Gleich mit Band 1 wurde seinerzeit ein Bestseller platziert, vor allem aber ein programmatisches Ausrufezeichen gesetzt. „Erkenntnis und Interesse“ hieß das das Werk, und Jürgen Habermas vertrat darin die These, dass, wer an wissenschaftliche Wahrheit im Dienste der Befreiung glaube, mit dem Geschäft radikaler Gesellschaftskritik beginnen müsse. Warum? Weil die Verwertungslogik des Kapitals nicht zuletzt eben auch die Interessen jener Wahrheitsproduktion bestimme. Wissenschaften seien alles andere als interessenlos oder „wertfrei“.

Seither hat alles, was gesellschaftskritisch Rang und Namen hat, bei stw publiziert – oder doch zumindest publizieren wollen. Damit allerdings hat sich der Verlag von Beginn an in eine gewisse intellektuelle Verlegenheit gebracht: Wie hält man eine derart akademische Buchreihe dauerhaft auf dem umkämpften Markt, deren Autor:innen unentwegt zum wissenschaftlich fundierten Kampf gegen die ach so freie Marktlogik aufrufen?

Spötter wird es daher nicht verwundern, dass der Verlag – pünktlich zum runden Geburtstag der Reihe – nun auch in das Segment des sogenannten Non-Book vordringt und Fan-Artikel produziert: Basecap und Stoffbeutel in der erwähnten Volltonfarbe sowie ein 1000teiliges Puzzle.

Ich gebe zu, ich – als stw-Fanboy – habe das alles schon vorbestellt. Doch was hat Suhrkamp als Nächstes vor? Bertolt-Brecht-Brillen, Ernst-Bloch-Haarteile, Coffee-Cups für den Ingeborg-Bachmann-Preis, die Schlaghose „Thomas Bernhard“ oder das Kuscheltier „Steppenwolf“? Der 1973 von dem Suhrkamp-Autor und Literaturwissenschaftler George Steiner geprägte Begriff der „Suhrkamp-Kultur“ bekäme so eine ganz neue Bedeutung!

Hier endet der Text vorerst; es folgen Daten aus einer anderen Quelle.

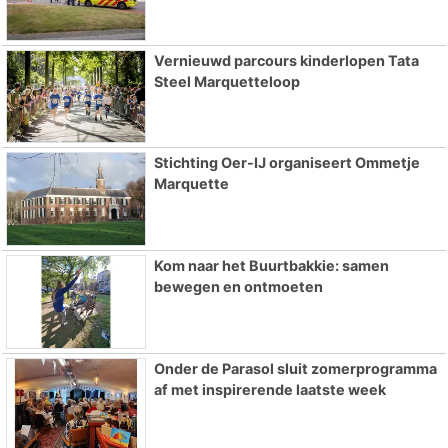
Vernieuwd parcours kinderlopen Tata
Steel Marquetteloop
Stichting Oer-IJ organiseert Ommetje
Marquette
Kom naar het Buurtbakkie: samen
bewegen en ontmoeten
Onder de Parasol sluit zomerprogramma
af met inspirerende laatste week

Was aber hätte der Autor von Band 2 der stw-Reihe, der pessimistische Kulturkritiker Theodor W. Adorno, zu dieser Marktoffensive gesagt?

Er hätte vermutlich geschmunzelt und die verspielte Ironie sofort erkannt, denn die gewitzte Persiflage macht dialektisch Sinn. Um den stw-Duktus von Adorno hier einmal zu simulieren: Im vermeintlich „hässlichen“ Akt der Unterwerfung eines schönen Designs unter die Gesetze der Kulturindustrie, schlägt das Hässliche in ein neues Schönes, ja, in Kunst um.

Die Aura der Zweckfreiheit intellektueller Weltbetrachtung wird ironisch als Kopfbedeckung verzweckt, um fortan vor zu viel gleißendem Licht außerhalb der platonischen Höhle zu schützen. Aus dem zuvor bloß „verkappten“ intellektuellen Geist wird ein Intellektueller mit Kappe. Und mit dem passenden Einkaufsbeutel wird das kapitalismuskritische Marken-Branding in einem subversiven Akt direkt in den glitzernden Konsumtempel hineingetragen.

Auch auf Partys, im Hörsaal oder auf Demos führen solche Adorno-Sätze, gepaart mit dem tiefblauen stw-Outfit, ganz sicher zum Erfolg. Und schön wäre es, wenn auch die Kleinen bald schon nicht mehr mit diesem hässlichen Disney-Merch und in Anna- und Elsa-Tüll zur Kita gingen, sondern mit Suhrkamp-Hoodie und stw-Brotbox.

Eines der meistverkauften Bücher der stw-Reihe stammt übrigens von dem französischen Soziologen Pierre Bourdieu. Es ist sehr dick geraten, trägt den Titel „Die feinen Unterschiede“ und handelt vom sogenannten Habitus; von der Frage also, wie der moderne Mensch aus einem hinreichend „distinguierten“ Lebensstil und Auftreten, möglichst viel soziales, kulturelles und ökonomisches Kapital schlagen kann.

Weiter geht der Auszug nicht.